─── AVAILABLE DATA
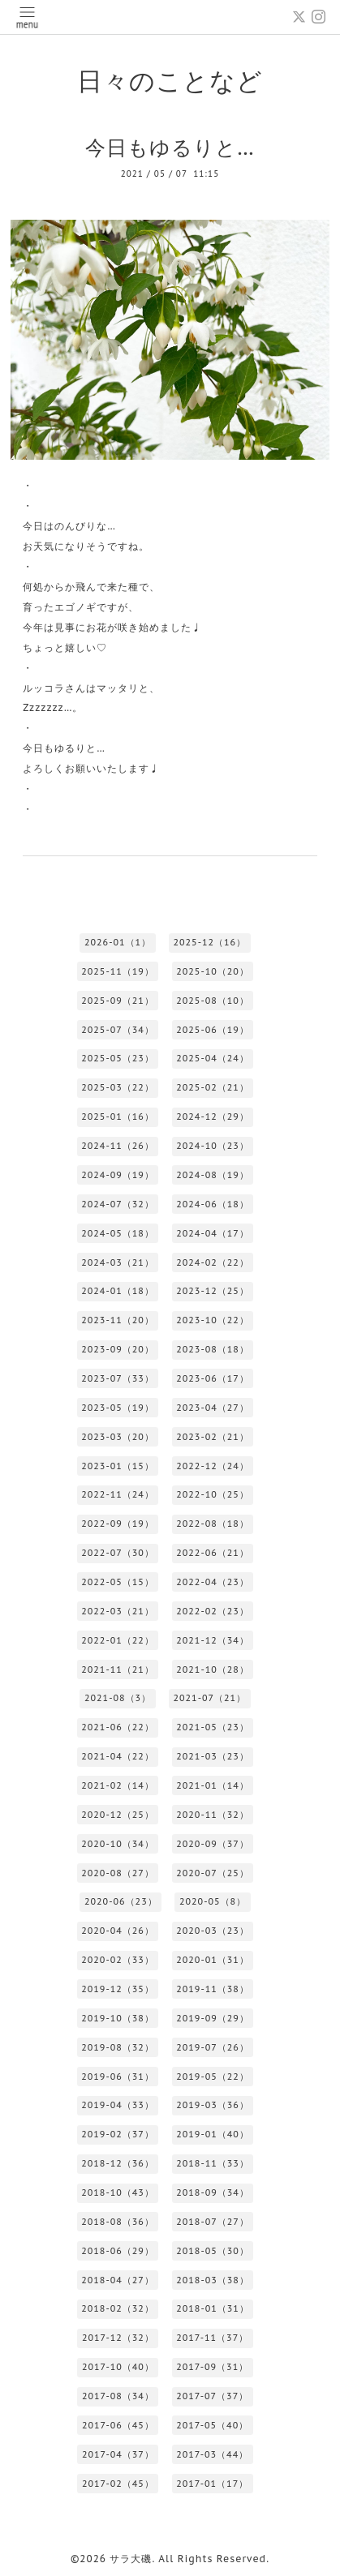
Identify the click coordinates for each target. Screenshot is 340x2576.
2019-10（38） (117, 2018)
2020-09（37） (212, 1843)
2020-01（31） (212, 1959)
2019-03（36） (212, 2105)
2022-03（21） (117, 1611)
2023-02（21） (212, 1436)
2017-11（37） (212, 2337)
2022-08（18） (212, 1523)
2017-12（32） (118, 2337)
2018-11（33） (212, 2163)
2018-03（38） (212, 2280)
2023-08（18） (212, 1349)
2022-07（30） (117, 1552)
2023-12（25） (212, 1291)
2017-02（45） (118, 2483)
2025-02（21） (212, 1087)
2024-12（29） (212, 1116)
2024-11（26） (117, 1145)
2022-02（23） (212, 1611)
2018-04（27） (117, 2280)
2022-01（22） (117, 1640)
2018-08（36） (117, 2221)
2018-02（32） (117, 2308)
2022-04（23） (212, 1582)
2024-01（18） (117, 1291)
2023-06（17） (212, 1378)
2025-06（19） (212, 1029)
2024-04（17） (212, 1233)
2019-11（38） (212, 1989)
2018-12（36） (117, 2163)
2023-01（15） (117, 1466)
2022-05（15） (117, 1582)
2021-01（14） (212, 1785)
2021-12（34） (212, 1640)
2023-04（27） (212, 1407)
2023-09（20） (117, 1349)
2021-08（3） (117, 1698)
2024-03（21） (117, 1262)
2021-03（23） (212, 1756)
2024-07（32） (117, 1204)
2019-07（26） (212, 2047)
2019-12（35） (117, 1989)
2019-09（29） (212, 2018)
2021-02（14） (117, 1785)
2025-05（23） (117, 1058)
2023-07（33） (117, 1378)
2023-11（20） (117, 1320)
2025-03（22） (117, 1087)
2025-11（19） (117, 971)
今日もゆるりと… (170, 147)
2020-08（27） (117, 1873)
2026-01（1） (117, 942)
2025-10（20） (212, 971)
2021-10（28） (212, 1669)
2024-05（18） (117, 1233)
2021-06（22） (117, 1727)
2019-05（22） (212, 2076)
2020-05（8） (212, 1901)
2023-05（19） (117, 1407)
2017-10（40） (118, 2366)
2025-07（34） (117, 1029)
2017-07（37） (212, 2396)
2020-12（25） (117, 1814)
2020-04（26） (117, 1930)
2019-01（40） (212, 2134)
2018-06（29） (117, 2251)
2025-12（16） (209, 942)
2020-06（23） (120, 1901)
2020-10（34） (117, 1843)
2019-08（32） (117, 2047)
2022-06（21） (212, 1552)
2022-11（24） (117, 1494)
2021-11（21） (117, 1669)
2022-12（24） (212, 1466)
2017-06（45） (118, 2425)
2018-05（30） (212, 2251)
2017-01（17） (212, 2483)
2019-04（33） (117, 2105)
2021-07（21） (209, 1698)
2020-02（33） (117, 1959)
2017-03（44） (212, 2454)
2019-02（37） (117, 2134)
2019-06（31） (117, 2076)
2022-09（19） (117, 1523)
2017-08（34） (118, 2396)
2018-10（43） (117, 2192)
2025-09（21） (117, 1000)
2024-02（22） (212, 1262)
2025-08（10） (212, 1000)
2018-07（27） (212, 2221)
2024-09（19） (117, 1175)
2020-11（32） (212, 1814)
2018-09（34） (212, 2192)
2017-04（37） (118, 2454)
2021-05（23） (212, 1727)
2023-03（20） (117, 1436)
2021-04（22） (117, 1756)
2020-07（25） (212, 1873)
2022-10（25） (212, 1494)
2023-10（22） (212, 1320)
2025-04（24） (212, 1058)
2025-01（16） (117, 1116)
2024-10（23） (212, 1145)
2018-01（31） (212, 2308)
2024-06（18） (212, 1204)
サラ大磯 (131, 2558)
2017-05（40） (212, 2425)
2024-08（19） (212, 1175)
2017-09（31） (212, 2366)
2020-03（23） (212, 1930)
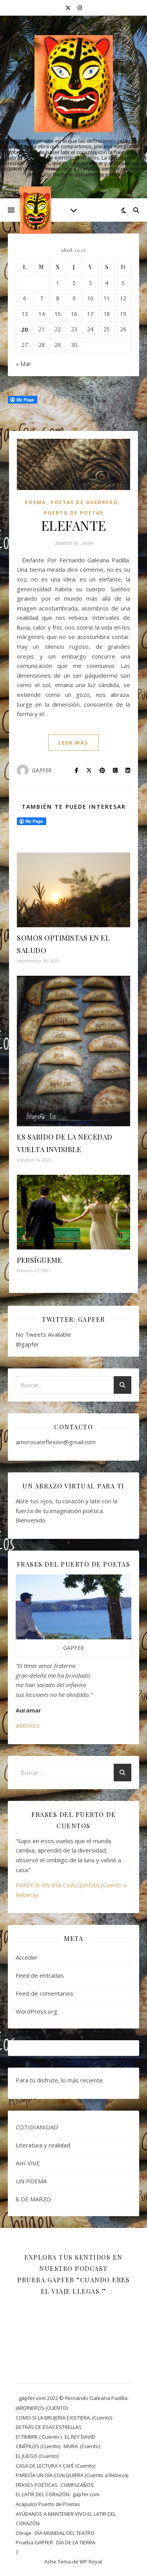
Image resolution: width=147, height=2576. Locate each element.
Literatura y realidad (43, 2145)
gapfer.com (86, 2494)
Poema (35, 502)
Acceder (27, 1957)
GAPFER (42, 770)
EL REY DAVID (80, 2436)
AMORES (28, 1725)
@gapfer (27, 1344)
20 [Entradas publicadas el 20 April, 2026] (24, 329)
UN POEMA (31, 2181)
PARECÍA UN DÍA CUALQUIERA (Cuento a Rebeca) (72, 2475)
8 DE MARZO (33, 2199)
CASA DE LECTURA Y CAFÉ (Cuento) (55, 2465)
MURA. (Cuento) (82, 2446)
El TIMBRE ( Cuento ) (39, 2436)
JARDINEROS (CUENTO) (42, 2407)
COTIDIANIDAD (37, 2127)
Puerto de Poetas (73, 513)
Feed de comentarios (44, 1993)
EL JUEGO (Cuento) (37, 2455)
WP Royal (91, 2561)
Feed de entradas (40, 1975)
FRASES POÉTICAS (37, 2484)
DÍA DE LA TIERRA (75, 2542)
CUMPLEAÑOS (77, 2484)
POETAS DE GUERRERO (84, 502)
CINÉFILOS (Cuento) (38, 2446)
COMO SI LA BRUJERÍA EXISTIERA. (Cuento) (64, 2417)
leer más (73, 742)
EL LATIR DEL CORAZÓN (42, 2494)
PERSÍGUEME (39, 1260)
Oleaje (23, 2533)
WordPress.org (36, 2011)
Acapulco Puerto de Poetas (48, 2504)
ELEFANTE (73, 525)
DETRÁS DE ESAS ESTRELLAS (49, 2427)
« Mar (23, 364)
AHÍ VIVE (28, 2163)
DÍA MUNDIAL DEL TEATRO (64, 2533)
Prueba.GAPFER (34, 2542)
──────
* [PROBLEM TO SOLVE]
Transcribe all the entries precisely. Do not include any picture.

* [ANSWER AREA]
Identify the click coordinates for each target. Screenshot is 340x2576.
2019-10（38） (117, 2018)
2020-09（37） (212, 1843)
2020-01（31） (212, 1959)
2019-03（36） (212, 2105)
2022-03（21） (117, 1611)
2023-02（21） (212, 1436)
2017-11（37） (212, 2337)
2022-08（18） (212, 1523)
2017-12（32） (118, 2337)
2018-11（33） (212, 2163)
2018-03（38） (212, 2280)
2023-08（18） (212, 1349)
2022-07（30） (117, 1552)
2023-12（25） (212, 1291)
2017-02（45） (118, 2483)
2025-02（21） (212, 1087)
2024-12（29） (212, 1116)
2024-11（26） (117, 1145)
2022-02（23） (212, 1611)
2018-04（27） (117, 2280)
2022-01（22） (117, 1640)
2018-08（36） (117, 2221)
2018-02（32） (117, 2308)
2022-04（23） (212, 1582)
2024-01（18） (117, 1291)
2023-06（17） (212, 1378)
2025-06（19） (212, 1029)
2024-04（17） (212, 1233)
2019-11（38） (212, 1989)
2018-12（36） (117, 2163)
2023-01（15） (117, 1466)
2022-05（15） (117, 1582)
2021-01（14） (212, 1785)
2021-12（34） (212, 1640)
2023-04（27） (212, 1407)
2023-09（20） (117, 1349)
2021-08（3） (117, 1698)
2024-03（21） (117, 1262)
2021-03（23） (212, 1756)
2024-07（32） (117, 1204)
2019-07（26） (212, 2047)
2019-12（35） (117, 1989)
2019-09（29） (212, 2018)
2021-02（14） (117, 1785)
2025-05（23） (117, 1058)
2023-07（33） (117, 1378)
2023-11（20） (117, 1320)
2025-03（22） (117, 1087)
2025-11（19） (117, 971)
今日もゆるりと… (170, 147)
2020-08（27） (117, 1873)
2026-01（1） (117, 942)
2025-10（20） (212, 971)
2021-10（28） (212, 1669)
2024-05（18） (117, 1233)
2021-06（22） (117, 1727)
2019-05（22） (212, 2076)
2020-05（8） (212, 1901)
2023-05（19） (117, 1407)
2017-10（40） (118, 2366)
2025-07（34） (117, 1029)
2017-07（37） (212, 2396)
2020-12（25） (117, 1814)
2020-04（26） (117, 1930)
2019-01（40） (212, 2134)
2018-06（29） (117, 2251)
2025-12（16） (209, 942)
2020-06（23） (120, 1901)
2020-10（34） (117, 1843)
2019-08（32） (117, 2047)
2022-06（21） (212, 1552)
2022-11（24） (117, 1494)
2021-11（21） (117, 1669)
2022-12（24） (212, 1466)
2017-06（45） (118, 2425)
2018-05（30） (212, 2251)
2017-01（17） (212, 2483)
2019-04（33） (117, 2105)
2021-07（21） (209, 1698)
2020-02（33） (117, 1959)
2017-03（44） (212, 2454)
2019-02（37） (117, 2134)
2019-06（31） (117, 2076)
2022-09（19） (117, 1523)
2017-08（34） (118, 2396)
2018-10（43） (117, 2192)
2025-09（21） (117, 1000)
2024-02（22） (212, 1262)
2025-08（10） (212, 1000)
2018-07（27） (212, 2221)
2024-09（19） (117, 1175)
2020-11（32） (212, 1814)
2018-09（34） (212, 2192)
2017-04（37） (118, 2454)
2021-05（23） (212, 1727)
2023-03（20） (117, 1436)
2021-04（22） (117, 1756)
2020-07（25） (212, 1873)
2022-10（25） (212, 1494)
2023-10（22） (212, 1320)
2025-04（24） (212, 1058)
2025-01（16） (117, 1116)
2024-10（23） (212, 1145)
2018-01（31） (212, 2308)
2024-06（18） (212, 1204)
サラ大磯 (131, 2558)
2017-05（40） (212, 2425)
2024-08（19） (212, 1175)
2017-09（31） (212, 2366)
2020-03（23） (212, 1930)
Image resolution: width=147, height=2576. Locate each element.
Literatura y realidad (43, 2145)
gapfer.com (86, 2494)
Poema (35, 502)
Acceder (27, 1957)
GAPFER (42, 770)
EL REY DAVID (80, 2436)
AMORES (28, 1725)
@gapfer (27, 1344)
20 [Entradas publicadas el 20 April, 2026] (24, 329)
UN POEMA (31, 2181)
PARECÍA UN DÍA CUALQUIERA (Cuento a Rebeca) (72, 2475)
8 DE MARZO (33, 2199)
CASA DE LECTURA Y CAFÉ (Cuento) (55, 2465)
MURA. (Cuento) (82, 2446)
El TIMBRE ( Cuento ) (39, 2436)
JARDINEROS (CUENTO) (42, 2407)
COTIDIANIDAD (37, 2127)
Puerto de Poetas (73, 513)
Feed de comentarios (44, 1993)
EL JUEGO (Cuento) (37, 2455)
WP Royal (91, 2561)
Feed de entradas (40, 1975)
FRASES POÉTICAS (37, 2484)
DÍA DE LA TIERRA (75, 2542)
CUMPLEAÑOS (77, 2484)
POETAS DE GUERRERO (84, 502)
CINÉFILOS (Cuento) (38, 2446)
COMO SI LA BRUJERÍA EXISTIERA. (Cuento) (64, 2417)
leer más (73, 742)
EL LATIR DEL CORAZÓN (42, 2494)
PERSÍGUEME (39, 1260)
Oleaje (23, 2533)
WordPress.org (36, 2011)
Acapulco Puerto de Poetas (48, 2504)
ELEFANTE (73, 525)
DETRÁS DE ESAS ESTRELLAS (49, 2427)
« Mar (23, 364)
AHÍ VIVE (28, 2163)
DÍA MUNDIAL DEL TEATRO (64, 2533)
Prueba.GAPFER (34, 2542)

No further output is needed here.